Since interleague play began in 1997, Yankees’ pitchers haven’t had much success swinging the bat. Over that period, 51 different hurlers have come to the plate, but only 16 have recorded at least one hit. Andy Pettitte and Mike Mussina lead all Yankees’ pitchers with five hits during the interleague era, but they needed 43 and 29 at bats, respectively, to do it. Pettitte is also the only hurler with more than one extra base hit and more than two RBIs.

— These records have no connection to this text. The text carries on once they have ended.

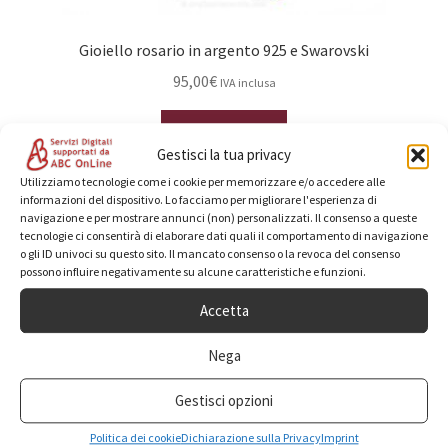
Gioiello rosario in argento 925 e Swarovski
95,00
€
IVA inclusa
Leggi tutto
Gestisci la tua privacy
Utilizziamo tecnologie come i cookie per memorizzare e/o accedere alle
informazioni del dispositivo. Lo facciamo per migliorare l'esperienza di
navigazione e per mostrare annunci (non) personalizzati. Il consenso a queste
tecnologie ci consentirà di elaborare dati quali il comportamento di navigazione
o gli ID univoci su questo sito. Il mancato consenso o la revoca del consenso
possono influire negativamente su alcune caratteristiche e funzioni.
Accetta
Nega
Gestisci opzioni
Politica dei cookie
Dichiarazione sulla Privacy
Imprint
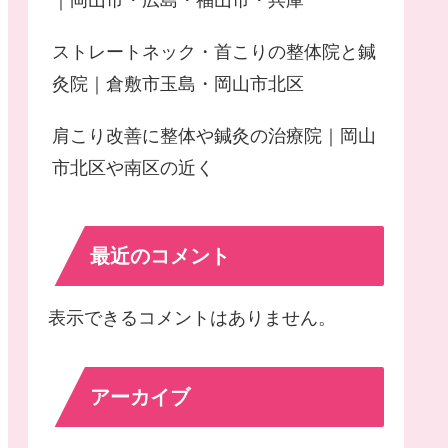
｜岡山市・広島・福山市・兵庫
ストレートネック・首こりの整体院と鍼
灸院｜倉敷市玉島・岡山市北区
肩こり改善に整体や鍼灸の治療院｜岡山
市北区や南区の近く
最近のコメント
表示できるコメントはありません。
アーカイブ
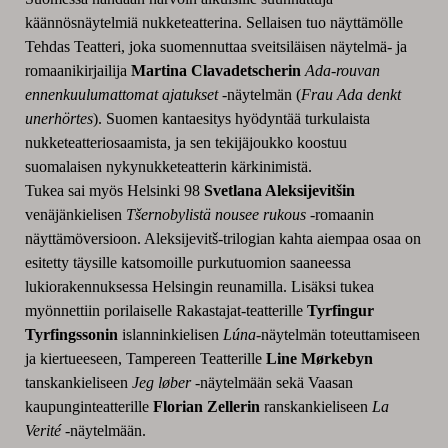
käännösnäytelmiä nukketeatterina. Sellaisen tuo näyttämölle
Tehdas Teatteri, joka suomennuttaa sveitsiläisen näytelmä- ja
romaanikirjailija
Martina Clavadetscherin
Ada-rouvan
ennenkuulumattomat ajatukset
-näytelmän (
Frau Ada denkt
unerhörtes
). Suomen kantaesitys hyödyntää turkulaista
nukketeatteriosaamista, ja sen tekijäjoukko koostuu
suomalaisen nykynukketeatterin kärkinimistä.
Tukea sai myös Helsinki 98
Svetlana Aleksijevitšin
venäjänkielisen
Tšernobylistä nousee rukous
-romaanin
näyttämöversioon. Aleksijevitš-trilogian kahta aiempaa osaa on
esitetty täysille katsomoille purkutuomion saaneessa
lukiorakennuksessa Helsingin reunamilla. Lisäksi tukea
myönnettiin porilaiselle Rakastajat-teatterille
Tyrfingur
Tyrfingssonin
islanninkielisen
Lúna
-näytelmän toteuttamiseen
ja kiertueeseen, Tampereen Teatterille
Line Mørkebyn
tanskankieliseen
Jeg løber
-näytelmään sekä Vaasan
kaupunginteatterille
Florian Zellerin
ranskankieliseen
La
Verité
-näytelmään.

Yankees’ Pitchers in Interleague Play, Ranked by PAs

Player PA AB R H 2B RBI BB SO BA OBP SLG
Andy Pettitte 49 43 1 5 2 3 1 20 0.116 0.136 0.163
Mike Mussina 31 29 2 5 0 1 1 5 0.172 0.200 0.172
O. Hernandez 21 19 1 1 0 0 0 12 0.053 0.053 0.053
Roger Clemens 18 15 1 3 1 1 0 8 0.200 0.188 0.267
Chien-Ming Wang 15 14 1 0 0 0 0 8 0.000 0.000 0.000
David Wells 15 14 0 2 1 0 0 5 0.143 0.143 0.214
Randy Johnson 14 14 0 1 0 0 0 6 0.071 0.071 0.071
David Cone 13 12 2 2 1 2 0 3 0.167 0.167 0.250
Hideki Irabu 13 9 0 1 0 0 1 6 0.111 0.200 0.111
Jose Contreras 11 11 0 0 0 0 0 7 0.000 0.000 0.000
Javier Vazquez 10 5 1 1 1 0 2 0 0.200 0.429 0.400
CC Sabathia 9 9 1 2 0 1 0 4 0.222 0.222 0.222
A.J. Burnett 8 6 0 1 0 0 0 2 0.167 0.167 0.167
Joba Chamberlain 8 5 0 0 0 0 1 1 0.000 0.167 0.000
Total (All) 336 288 12 30 8 11 14 126 0.104 0.145 0.132

Note: Pitchers with at least seven plate appearances displayed.
Source: Baseball-reference.com

As evident from the cumulative statistics, Yankees’ pitchers haven’t had a standout game in interleague play. The best individual performance belongs to Mussina, who went 2-3 with a run scored against the San Diego Padres on June 23, 2002. Mussina’s two hit performance remains the only time that a Yankees’ pitcher recorded more than one hit in an interleague game. In terms of WPA, however, Mariano Rivera ranks as the top dog. The great closer’s bases loaded walk against the Mets’ Francisco Rodriguez on June 28, 2009 contributed an RBI and a WPA of 0.081, adding another distinction to the game in which Rivera recorded his 500th save.

If past performance is an indication, the Yankees shouldn’t expect much of an offensive contribution from their pitchers during interleague play. Then again, staying off the bases might actually be for the best. Just ask Chien-Ming Wang.